Jaime Alonso
La libertad de expresión es un derecho constitucional básico en cualquier Estado de Derecho, desde finales del siglo XVIII, con mayor o menor fortuna en su aplicabilidad, donde la responsabilidad, en su ejercicio, del sujeto que la ejerce, ya sea escritor, parlamentario, actor, guionista de cine, pintor o escultor, debe ser el primer filtro, llamémosle de conciencia o consciencia de que no vale todo, de que no todo puede ampararse como libertad de expresión u opinión.
Los límites a ese derecho se encuentran en otro derecho, también inalienable, el de las personas o instituciones a la veracidad de lo que se afirma e informa; y el de las personas a su intimidad, honor y propia imagen. Ciertamente encajar y dilucidar las innumerables colisiones que ambos derechos comportan, no resulta tarea fácil y da pie a una numerosa y, a veces, contradictoria jurisprudencia.
La calidad de una democracia y la madurez axiológica de una sociedad, se mide también por la mayor o menor libertad de información acreditada, de exaltación cultural que denota una emoción, de la calidad y armonía del espíritu. También lo repulsivo, lo grotesco, la fealdad puede encontrar acomodo artístico y resultar fiel espejo de una parte siniestra que habita entre nosotros. El límite siempre y en cualquier caso, viene dado por la ofensa, menosprecio, difamación, injuria o intento denigratorio que, de manera gratuita y sin posibilidad de respuesta se infiere a una persona o institución relevante.
Hemos asistido estos días a un aquelarre patibulario de los enemigos, ahora y siempre, de toda civilización, de toda cultura. A la máxima degradación del arte consistente en ponerse al servicio de la ideología política más degradante del siglo XX, la que sojuzgó, esclavizó y empobreció a media Europa. Una banda de pseudoartistas que continúan anclados en un pasado irreversible con el tic, fuera de lugar y época, de antifascistas, se han empeñado en juzgar a la historia. Y su juicio, como su vida, como su estrecho intelecto, como su escaso conocimiento, como su conciencia, es sumarísimo: FRANCO ES EL CULPABLE.
Así, convierten al hombre y al régimen que salvó a la civilización cristiana y a España del comunismo, en el chivo expiatorio de todas sus frustraciones históricas y presentes. No lo pueden superar, tienen una enfermedad colectiva de difícil cura, instalados en la quimera y perdida de cordura de los libros de caballería. Al carecer de planteamientos válidos de futuro, se limitan a una mimética repetición de los errores del pasado, con la fuerza arrolladora del odio, la ignorancia, la injusticia y la desesperación.

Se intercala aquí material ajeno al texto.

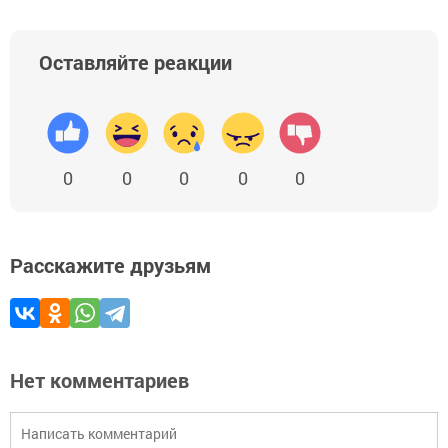
Оставляйте реакции
0
0
0
0
0
Расскажите друзьям
Нет комментариев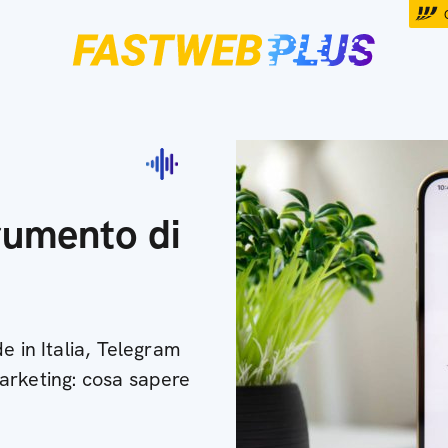
rumento di
e in Italia, Telegram
arketing: cosa sapere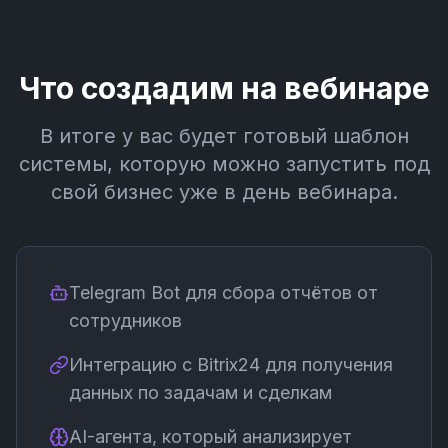
Что создадим на вебинаре
В итоге у вас будет готовый шаблон
системы, которую можно запустить под
свой бизнес уже в день вебинара.
Telegram Bot для сбора отчётов от
сотрудников
Интеграцию с Bitrix24 для получения
данных по задачам и сделкам
AI-агента, который анализирует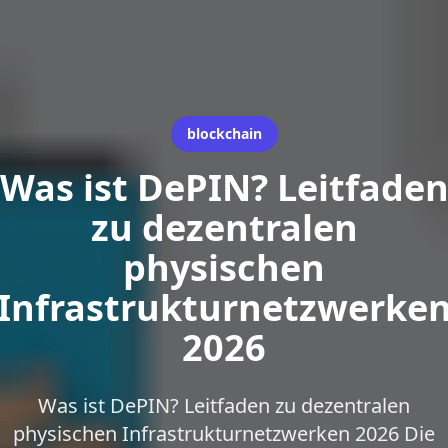
blockchain
Was ist DePIN? Leitfade
zu dezentralen
physischen
Infrastrukturnetzwerke
2026
Was ist DePIN? Leitfaden zu dezentralen
physischen Infrastrukturnetzwerken 2026 Die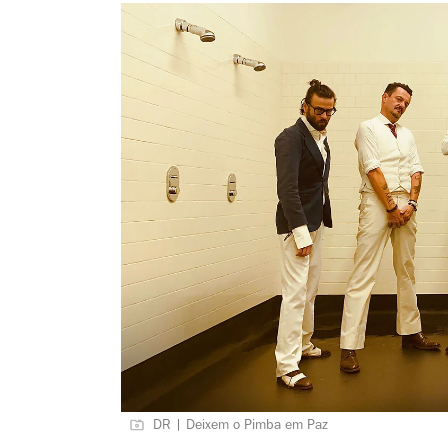
DR | Deixem o Pimba em Paz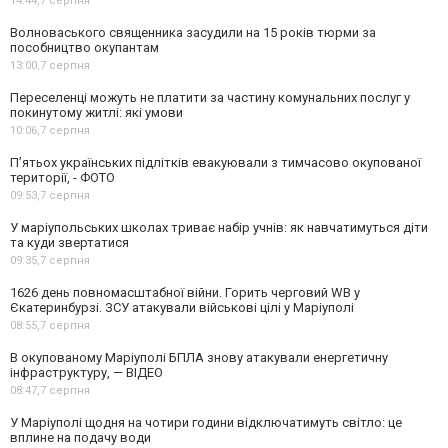
14:44,
7 серпня
Волноваського священника засудили на 15 років тюрми за
пособництво окупантам
13:00,
7 серпня
Переселенці можуть не платити за частину комунальних послуг у
покинутому житлі: які умови
10:06,
7 серпня
П’ятьох українських підлітків евакуювали з тимчасово окупованої
території, - ФОТО
09:53,
7 серпня
У маріупольських школах триває набір учнів: як навчатимуться діти
та куди звертатися
09:35,
7 серпня
1626 день повномасштабної війни. Горить черговий WB у
Єкатеринбурзі. ЗСУ атакували військові цілі у Маріуполі
08:55,
7 серпня
В окупованому Маріуполі БПЛА знову атакували енергетичну
інфраструктуру, — ВІДЕО
08:47,
7 серпня
У Маріуполі щодня на чотири години відключатимуть світло: це
вплине на подачу води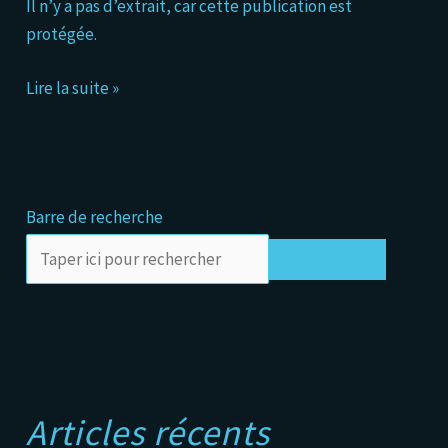
Il n’y a pas d’extrait, car cette publication est
forment
protégée.
Lire la suite »
Barre de recherche
Rechercher
A
Articles récents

El veredicto de los tribunales humanos nos preocupan lo justo por coyuntural. El veredicto de la historia de unos hombres y una sociedad que se sacrificó, lucho y murió por dejarnos una España mejor, mas justa, en paz y armonía, en desarrollo y pleno empleo, industrializada y exigente, soberana y orgullosa, con una mayoritaria clase media pujante y emprendedora, que deja como legado a la generación presente en 1975, la octava potencia industrial del mundo, sin ayuda internacional y con la sola confianza en nuestro destino como pueblo, como Nación, y el sabernos bien y honestamente mandados. Ahí Francisco Franco y su generación ganará el plebiscito siempre, por muchas leyes de “memoria histérica” que se promulguen. Porque a Franco solo se le podría olvidar superando lo que el hizo como gobernante, extremo muy lejos de alcanzar por los que nos gobiernan hacia el precipicio individual y colectivo.